Monday, April 28, 2008
Friday, April 25, 2008
On a side note, I think it's fairly obvious it's harder to beat the market during a bull period like we've seen since 2003. That fact alone would tend to reduce the margin of outperformance. The real question is how does the strategy do once the bull ends, as it may be doing now. A connected question is, how do you know what kind of market it is in the first place? I think the best longer-term strategy will perform well in a bull, bear or congested market. So even if we could prove the COTs data has lost its power since 2003, which as I show above it clearly hasn't, I think you'd want to see how it does in a bear market before jumping to any conclusions.
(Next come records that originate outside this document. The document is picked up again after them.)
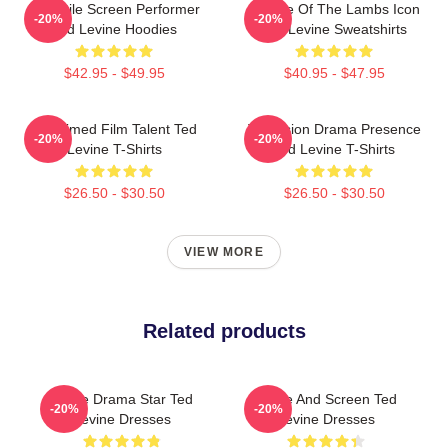
Versatile Screen Performer
Silence Of The Lambs Icon
-20%
-20%
Ted Levine Hoodies
Ted Levine Sweatshirts
$42.95 - $49.95
$40.95 - $47.95
Acclaimed Film Talent Ted
Television Drama Presence
-20%
-20%
Levine T-Shirts
Ted Levine T-Shirts
$26.50 - $30.50
$26.50 - $30.50
VIEW MORE
Related products
Crime Drama Star Ted
Stage And Screen Ted
-20%
-20%
Levine Dresses
Levine Dresses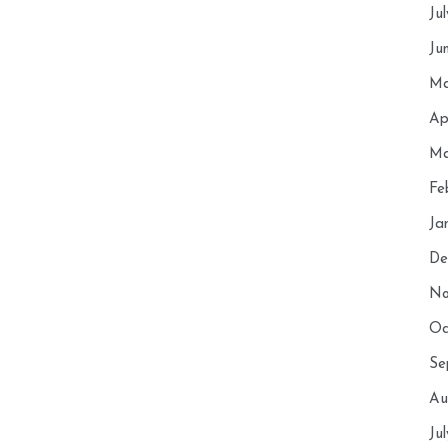
Ju
Ju
Ma
Ap
Ma
Fe
Ja
De
No
Oc
Se
Au
Ju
As for the out-of-sample testing on my NDX setup, it was also interesting. This kind of testing is done to help see how the setup would have done in real-live trading. In six tests (I plan to add a few more as I refine my testing further), the setup achieved an out-of-sample CAGR of 91 percent of the in-sample period. In other words, if CAGR during the test window was 10 percent, then the out-of-sample CAGR would have been 9.1 percent. Out-of-sample "efficiency" above 60 to 70 percent is considered robust. Out-of-sample efficiency for regressed annual return was 76 percent. The out-of-sample efficiency for the Sharpe score was 1.5, with an out-of-sample Robust Sharpe efficiency of 1.1 and an out-of-sample largest drawdown only 38 percent as large as the in-sample drawdown. On average, the out-of-sample efficiency of all these scores was 1.4 - meaning that it was 40 percent better than the backtesting window.
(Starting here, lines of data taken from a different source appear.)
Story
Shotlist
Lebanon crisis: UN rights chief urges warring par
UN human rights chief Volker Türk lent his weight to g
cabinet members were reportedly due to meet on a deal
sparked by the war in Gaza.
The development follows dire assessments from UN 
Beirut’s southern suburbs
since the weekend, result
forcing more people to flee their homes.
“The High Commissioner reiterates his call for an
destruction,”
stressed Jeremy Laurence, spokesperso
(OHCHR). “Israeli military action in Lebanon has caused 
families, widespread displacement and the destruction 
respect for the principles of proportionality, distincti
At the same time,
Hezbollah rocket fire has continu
I also like to get a more robust look at all this out-of-sample data by dividing it by its standard deviation in the six out-of-sample tests. I find this evens out any unusual data spikes resulting from a small number of exceptionally strong or weak trades in a single test window. By that measure, the average out-of-sample score was even better - 2.0 - which suggests that the out-of-sample data was quite consistent across the six tests, another good sign. I intend to start publishing more data like this for all my setups on my Latest Signals page table. I've also been improving my testing procedures to optimize my search for the top setups and hope to have an improve S&P 500 setup to announce soon. See you in a little while with this afternoon's COTs data update.
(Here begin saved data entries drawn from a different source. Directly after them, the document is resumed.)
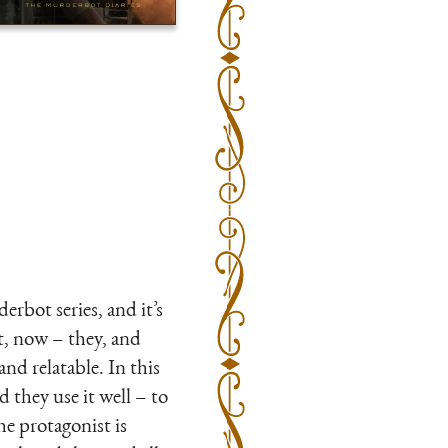
erbot series, and it’s
ot, now – they, and
nd relatable. In this
they use it well – to
he protagonist is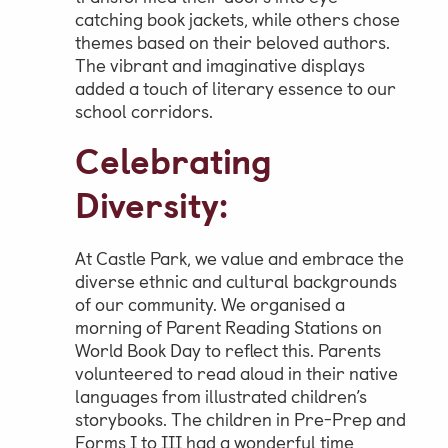
catching book jackets, while others chose
themes based on their beloved authors.
The vibrant and imaginative displays
added a touch of literary essence to our
school corridors.
Celebrating
Diversity:
At Castle Park, we value and embrace the
diverse ethnic and cultural backgrounds
of our community. We organised a
morning of Parent Reading Stations on
World Book Day to reflect this. Parents
volunteered to read aloud in their native
languages from illustrated children’s
storybooks. The children in Pre-Prep and
Forms I to III had a wonderful time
NDX setup parameter values: My trading setup for the NASDAQ 100 combines the signals from two different setups. The first setup goes long when the commercial trader net percentage-of-open-interest position is -1.05 standard deviations or greater (higher) than its three-week moving average. It goes short when the position is -1.05 standard deviations or lower than the moving average. The setup uses a five-week trade delay. The second setup goes long when the small trader net percentage-of-open-interest position is 0.45 standard deviations or lower than its 14-week moving average and goes short when the position is 1.4 standard deviations or higher than the average. This setup has no trade delay. I'll post a spreadsheet for this setup some time early next week.
Tuesday, April 22, 2008
Thankfully, Steve LeCompte over at CXOAdvisory.com has taken down his erroneous post about my S&P 500 trading setup and reevaluated the data in a new post today. He raises a good point about how "trading friction" (i.e. transaction costs) would have eaten into the past profitability of the setup, which I'm going to include in my ongoing revision process of my setups based on the Commitments of Traders reports. I think this independent look at my trading strategy is great and can only help me build a better system. I didn't take into account trade friction earlier because my original group of setups traded fairly infrequently. As my revision process comes up with setups that trade more often, this is definitely an important factor to consider. But I think some of Steve's other conclusions are again flawed. (See my post here about his earlier erroneous study of my strategy.) Here is the response I just sent him about his latest work:
Thanks for revising your erroneous post and reevaluating the data. You raise some good issues about this particular trading setup for the S&P 500, for which I thank you. But I also would like to draw you attention to other conclusions you draw that I believe are flawed and raise questions about some of your evaluation methods.
You are correct to say that trade friction is an important variable to take into account. As I've mentioned on my blog and to you, I'm going through a re-evaluation process of my setups right now to find those that are the most statistically robust. Trade friction would be a good element to include.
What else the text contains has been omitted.